I spoke recently with Greg Trefry, Festival Co-Founder and the author of “Casual Game Design: Designing Play for the Gamer in ALL of Us,” to get some details on what to expect this year. Greg says there will be a mix of games requiring tech and not, and is very enthusiastic about location-based games that leverage tech like smartphones and apps for play. Festival sponsor SCVNGR, known for their smartphone based geo-gaming tech platform, will be presenting their own game, but CEO/Chief Ninja Seth Priebatsch was not forthcoming with details. “Well, I can’t tell you too much about what we’re going to be showing off (it’s some sweet new features) but in general it’s in the same vein as what SCVNGR’s all about; making building and playing location-based mobile games fun, quick and easy.”
Greg says that while no games have been officially accepted and announced yet, the popular “Circle Rules Football” from last year’s event will be returning, and he expects a great mix of games, including “weird new sports.” He would love to see submissions for ARGs and games that include ARG elements, as he feels location-based games and ARGs dovetail nicely by using the content of the real world and blurring the lines to enrich the experience of gameplay so you’re “not sure if you’re looking at the game any more.” The real world “is the highest resolution thing you’re gonna play,” he notes.

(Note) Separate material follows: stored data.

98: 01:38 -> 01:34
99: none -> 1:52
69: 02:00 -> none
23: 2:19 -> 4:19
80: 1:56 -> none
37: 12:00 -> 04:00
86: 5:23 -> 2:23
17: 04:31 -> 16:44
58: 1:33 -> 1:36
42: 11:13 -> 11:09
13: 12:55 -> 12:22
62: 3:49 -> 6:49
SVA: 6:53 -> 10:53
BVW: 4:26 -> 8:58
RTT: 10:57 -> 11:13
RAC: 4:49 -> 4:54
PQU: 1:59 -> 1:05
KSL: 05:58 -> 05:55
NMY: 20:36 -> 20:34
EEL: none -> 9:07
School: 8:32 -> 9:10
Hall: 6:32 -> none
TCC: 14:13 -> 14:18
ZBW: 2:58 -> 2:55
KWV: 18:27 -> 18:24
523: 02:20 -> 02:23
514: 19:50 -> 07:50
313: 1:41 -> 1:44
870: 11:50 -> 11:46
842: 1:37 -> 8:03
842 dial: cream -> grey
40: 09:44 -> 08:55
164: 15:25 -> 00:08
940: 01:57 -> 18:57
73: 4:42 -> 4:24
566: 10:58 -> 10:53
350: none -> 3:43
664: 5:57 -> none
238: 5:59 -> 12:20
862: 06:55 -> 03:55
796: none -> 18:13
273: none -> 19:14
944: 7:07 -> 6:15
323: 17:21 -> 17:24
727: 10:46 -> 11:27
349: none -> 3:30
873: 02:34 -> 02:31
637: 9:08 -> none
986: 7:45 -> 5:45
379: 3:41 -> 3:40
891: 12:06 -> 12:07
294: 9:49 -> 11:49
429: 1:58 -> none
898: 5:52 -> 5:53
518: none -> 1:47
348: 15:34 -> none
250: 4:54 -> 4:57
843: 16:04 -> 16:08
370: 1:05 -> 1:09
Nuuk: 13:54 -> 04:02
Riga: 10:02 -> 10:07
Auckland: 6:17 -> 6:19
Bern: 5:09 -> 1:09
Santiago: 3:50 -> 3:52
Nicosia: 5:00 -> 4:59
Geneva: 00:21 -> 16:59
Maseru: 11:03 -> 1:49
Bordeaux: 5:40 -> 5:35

The Lyceum is a 100 year old bathhouse that has been renovated and converted into a theater and event space. As headquarters for this year’s Festival, the Lyceum provides an anchor in the nearby neighborhoods which will also serve as game space and play areas. Although some past COAP events have been centered in Manhattan, Greg says he’s very excited about bringing COAP to Brooklyn this year, which will give it a different feel. Known for its diverse neighborhoods, with plenty of families and other domestic activity, Brooklyn also has more industrial areas, with large abandoned lots, canals and other urban spaces that can be claimed temporarily for game play. The Lyceum also has a large indoor space, which would be suitable for an installation or other event, something that hasn’t been available to COAP in previous years. The Lyceum is an easy 15 minute ride from Manhattan on the R subway train.